**Your task**
Repeat the records below exactly, leaving out every picture.

"""

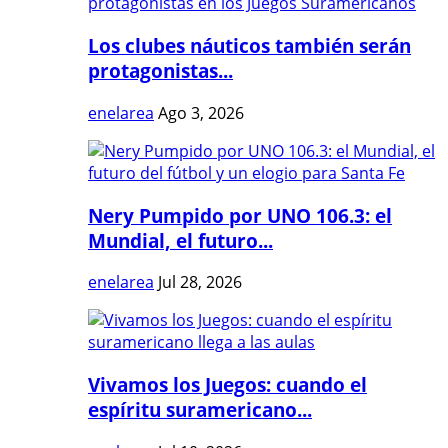
Los clubes náuticos también serán
protagonistas...
enelarea
Ago 3, 2026
Nery Pumpido por UNO 106.3: el
Mundial, el futuro...
enelarea
Jul 28, 2026
Vivamos los Juegos: cuando el
espíritu suramericano...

"""

**Response**
Los clubes náuticos también serán
protagonistas...
enelarea
Ago 3, 2026
Nery Pumpido por UNO 106.3: el
Mundial, el futuro...
enelarea
Jul 28, 2026
Vivamos los Juegos: cuando el
espíritu suramericano...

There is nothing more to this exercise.